[Saved data entries]
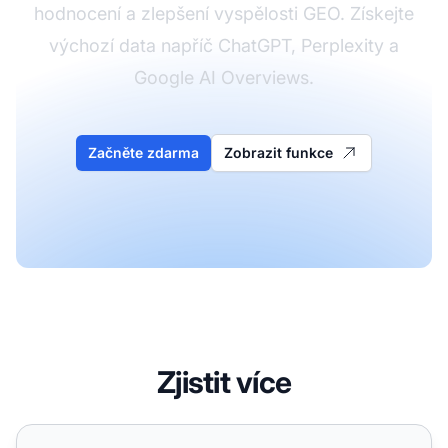
hodnocení a zlepšení vyspělosti GEO. Získejte
výchozí data napříč ChatGPT, Perplexity a
Google AI Overviews.
Začněte zdarma
Zobrazit funkce
Zjistit více
Existuje model zralosti GEO? Snažíme se zjistit, kde se n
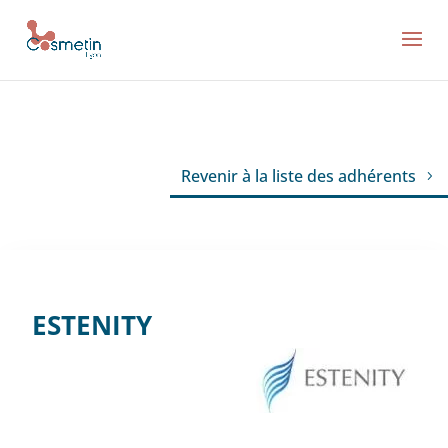
Revenir à la liste des adhérents
ESTENITY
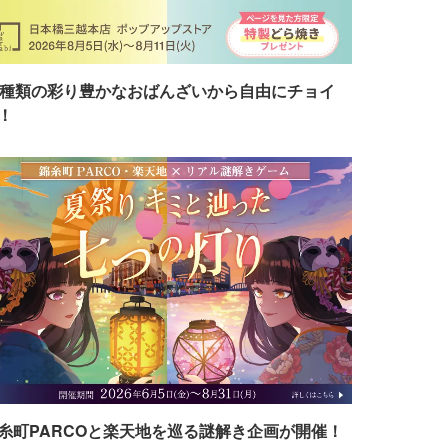
7種類の彩り豊かなおばんざいから自由にチョイ
！
糸町PARCOと楽天地を巡る謎解き企画が開催！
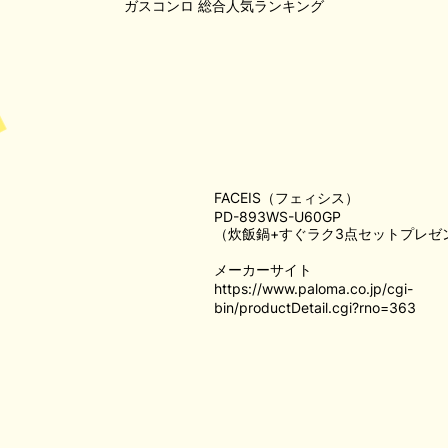
ガスコンロ
総合人気ランキング
FACEIS（フェィシス）
PD-893WS-U60GP
（炊飯鍋+すぐラク3点セットプレゼ
メーカーサイト
https://www.paloma.co.jp/cgi-
bin/productDetail.cgi?rno=363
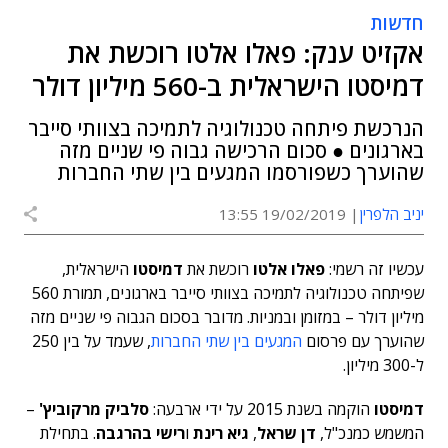
חדשות
אקזיט ענק: פאלו אלטו רוכשת את
דמיסטו הישראלית ב-560 מיליון דולר
הנרכשת פיתחה טכנולוגיה לתמיכה בצוותי סייבר
בארגונים ● סכום הרכישה גבוה פי שניים מזה
שהוערך כשפורסמו המגעים בין שתי החברות
יניב הלפרין
19/02/2019 13:55
עכשיו זה רשמי:
פאלו אלטו
רוכשת את
דמיסטו
הישראלית,
שפיתחה טכנולוגיה לתמיכה בצוותי סייבר בארגונים, תמורת 560
מיליון דולר – במזומן ובמניות. מדובר בסכום הגבוה פי שניים מזה
שהוערך עם פרסום
המגעים בין שתי החברות
, שעמד על בין 250
ל-300 מיליון.
דמיסטו
הוקמה בשנת 2015 על ידי ארבעה:
סלביק מרקוביץ'
–
המשמש כמנכ"ל,
דן שראל
,
גיא רינת
ו
רישי בהרגבה
. בתחילת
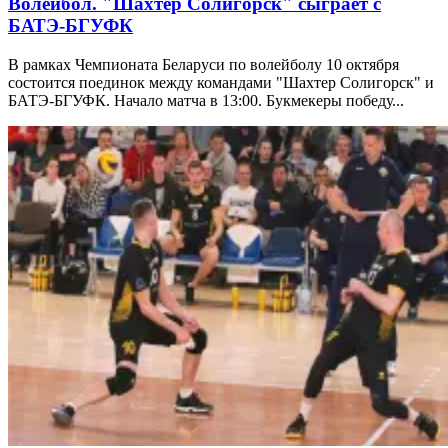
Волейбол. "Шахтер Солигорск" сыграет с
БАТЭ-БГУФК
В рамках Чемпионата Беларуси по волейболу 10 октября
состоится поединок между командами "Шахтер Солигорск" и
БАТЭ-БГУФК. Начало матча в 13:00. Букмекеры победу...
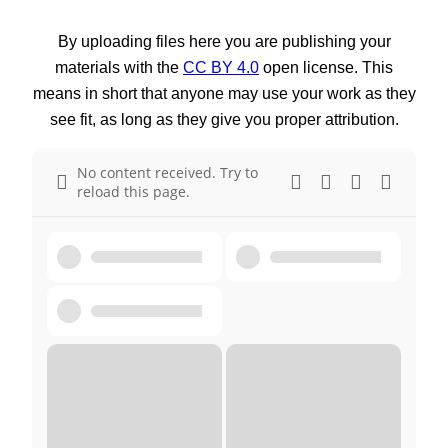
By uploading files here you are publishing your
materials with the
CC BY 4.0
open license. This
means in short that anyone may use your work as they
see fit, as long as they give you proper attribution.
No content received. Try to
reload this page.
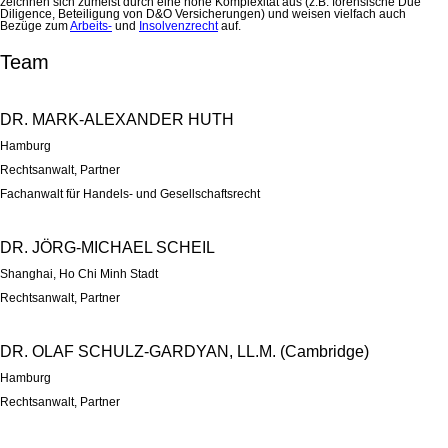
zeichnen sich zumeist durch eine hohe Komplexität aus (z.B. forensische Due
Diligence, Beteiligung von D&O Versicherungen) und weisen vielfach auch
Bezüge zum
Arbeits-
und
Insolvenzrecht
auf.
Team
DR. MARK-ALEXANDER HUTH
Hamburg
Rechtsanwalt
, Partner
Fachanwalt für Handels- und Gesellschaftsrecht
DR. JÖRG-MICHAEL SCHEIL
Shanghai, Ho Chi Minh Stadt
Rechtsanwalt
, Partner
DR. OLAF SCHULZ-GARDYAN, LL.M. (Cambridge)
Hamburg
Rechtsanwalt
, Partner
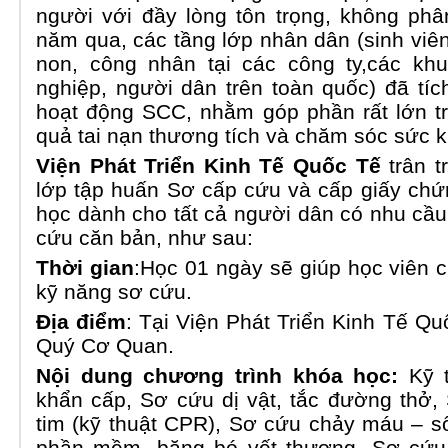
người với đầy lòng tôn trọng, không phâ
năm qua, các tầng lớp nhân dân (sinh viê
non, công nhân tại các công ty,các kh
nghiệp, người dân trên toàn quốc) đã tí
hoạt động SCC, nhằm góp phần rất lớn t
quả tai nạn thương tích và chăm sóc sức 
Viện Phát Triển Kinh Tế Quốc Tế
trân t
lớp tập huấn Sơ cấp cứu và cấp giấy ch
học dành cho tất cả người dân có nhu cầ
cứu căn bản, như sau:
Thời gian
:Học 01 ngày sẽ giúp học viên 
kỹ năng sơ cứu.
Địa điểm
: Tại Viện Phát Triển Kinh Tế Q
Quý Cơ Quan.
Nội dung chương trình khóa học:
Kỹ 
khẩn cấp, Sơ cứu dị vật, tắc đường thở
tim (kỹ thuật CPR), Sơ cứu chảy máu – s
phần mềm, băng bó vết thương, Sơ cứu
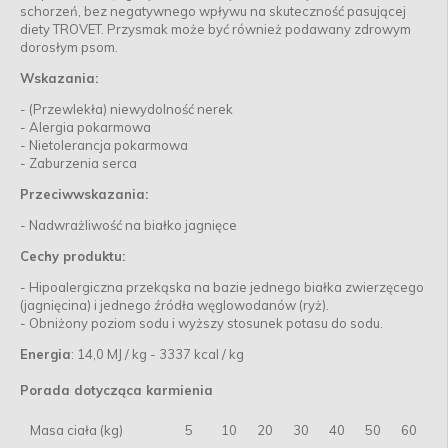
schorzeń, bez negatywnego wpływu na skuteczność pasującej
diety TROVET. Przysmak może być również podawany zdrowym
dorosłym psom.
Wskazania:
- (Przewlekła) niewydolność nerek
- Alergia pokarmowa
- Nietolerancja pokarmowa
- Zaburzenia serca
Przeciwwskazania:
- Nadwrażliwość na białko jagnięce
Cechy produktu:
- Hipoalergiczna przekąska na bazie jednego białka zwierzęcego
(jagnięcina) i jednego źródła węglowodanów (ryż).
- Obniżony poziom sodu i wyższy stosunek potasu do sodu.
Energia
: 14,0 MJ / kg - 3337 kcal / kg
Porada dotycząca karmienia
Masa ciała (kg)
5
10
20
30
40
50
60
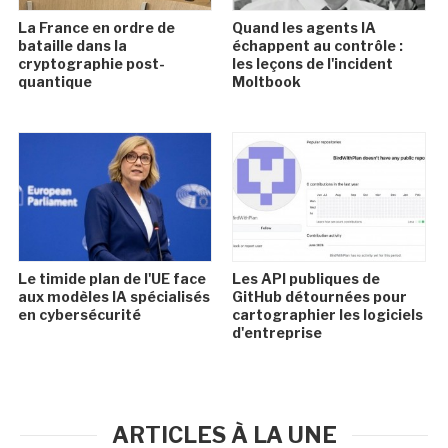
La France en ordre de
Quand les agents IA
bataille dans la
échappent au contrôle :
cryptographie post-
les leçons de l'incident
quantique
Moltbook
Le timide plan de l'UE face
Les API publiques de
aux modèles IA spécialisés
GitHub détournées pour
en cybersécurité
cartographier les logiciels
d'entreprise
ARTICLES À LA UNE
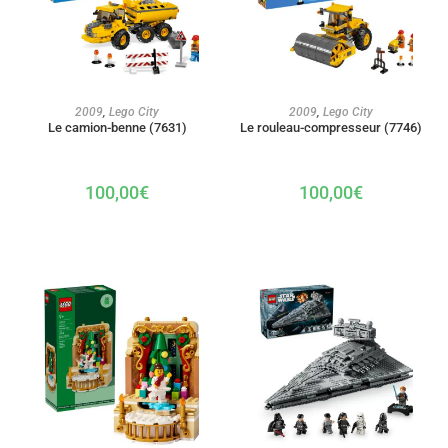
AJOUTER AU PANIER
AJOUTER AU PANIER
2009
,
Lego City
2009
,
Lego City
Le camion-benne (7631)
Le rouleau-compresseur (7746)
100,00
€
100,00
€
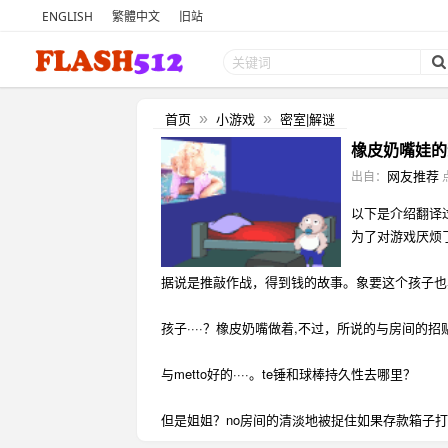
ENGLISH
繁體中文
旧站
首页
小游戏
密室|解谜
»
»
橡皮奶嘴娃的
网友推荐
出自：
以下是介绍翻译
为了对游戏厌烦
据说是推敲作战，得到钱的故事。象要这个孩子也
孩子····？橡皮奶嘴做着,不过，所说的与房间的
与metto好的····。te锤和球棒持久性去哪里？
但是姐姐？no房间的清淡地被捉住如果存款箱子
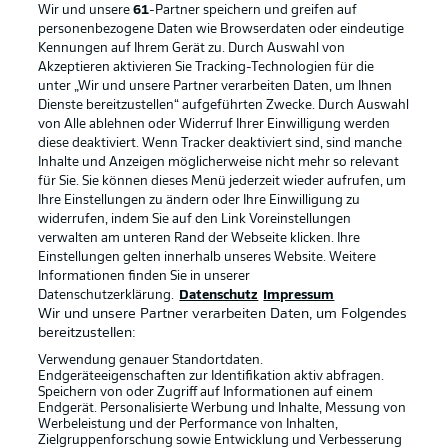
Wir und unsere
61
-Partner speichern und greifen auf
personenbezogene Daten wie Browserdaten oder eindeutige
Kennungen auf Ihrem Gerät zu. Durch Auswahl von
Akzeptieren aktivieren Sie Tracking-Technologien für die
unter „Wir und unsere Partner verarbeiten Daten, um Ihnen
Dienste bereitzustellen“ aufgeführten Zwecke. Durch Auswahl
Rechtliche Hinweise
Voreinstellungen verwalten
von Alle ablehnen oder Widerruf Ihrer Einwilligung werden
diese deaktiviert. Wenn Tracker deaktiviert sind, sind manche
Datenschutz
Nutzungsbedingungen
Inhalte und Anzeigen möglicherweise nicht mehr so relevant
Broadcaster
Kontakt
für Sie. Sie können dieses Menü jederzeit wieder aufrufen, um
Ihre Einstellungen zu ändern oder Ihre Einwilligung zu
Jobs
Impressum
widerrufen, indem Sie auf den Link Voreinstellungen
verwalten am unteren Rand der Webseite klicken. Ihre
Partner
Spieler
Einstellungen gelten innerhalb unseres Website. Weitere
Liveticker
AGB
Informationen finden Sie in unserer
Datenschutzerklärung.
Datenschutz
Impressum
Wir und unsere Partner verarbeiten Daten, um Folgendes
bereitzustellen:
Verwendung genauer Standortdaten.
Endgeräteeigenschaften zur Identifikation aktiv abfragen.
Speichern von oder Zugriff auf Informationen auf einem
Endgerät. Personalisierte Werbung und Inhalte, Messung von
Werbeleistung und der Performance von Inhalten,
Zielgruppenforschung sowie Entwicklung und Verbesserung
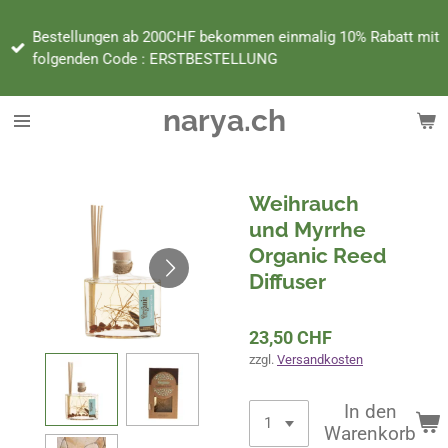
Zum
Bestellungen ab 200CHF bekommen einmalig 10% Rabatt mit
Hauptinhalt
folgenden Code : ERSTBESTELLUNG
springen
narya.ch
Weihrauch
und Myrrhe
Organic Reed
Diffuser
23,50 CHF
zzgl.
Versandkosten
In den
Warenkorb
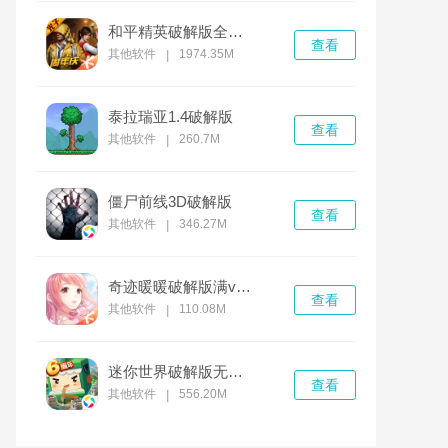
和平精英破解版全无限免费下载
查看
其他软件
1974.35M
|
泰拉瑞亚1.4破解版
查看
其他软件
260.7M
|
僵尸前线3D破解版
查看
其他软件
346.27M
|
奇迹暖暖破解版满v无限钻石
查看
其他软件
110.08M
|
迷你世界破解版无限迷你币和迷你豆
查看
其他软件
556.20M
|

> TASK ITEM
The required output is every line from the one containing "folgenden Code : ERSTBESTELLUNG" through the last line of the data above, restated exactly and without pictures.

> RESPONSE TO THIS TASK
folgenden Code : ERSTBESTELLUNG
springen
narya.ch
Weihrauch
und Myrrhe
Organic Reed
Diffuser
23,50 CHF
zzgl.
Versandkosten
In den
Warenkorb
和平精英破解版全无限免费下载
查看
其他软件
1974.35M
|
泰拉瑞亚1.4破解版
查看
其他软件
260.7M
|
僵尸前线3D破解版
查看
其他软件
346.27M
|
奇迹暖暖破解版满v无限钻石
查看
其他软件
110.08M
|
迷你世界破解版无限迷你币和迷你豆
查看
其他软件
556.20M
|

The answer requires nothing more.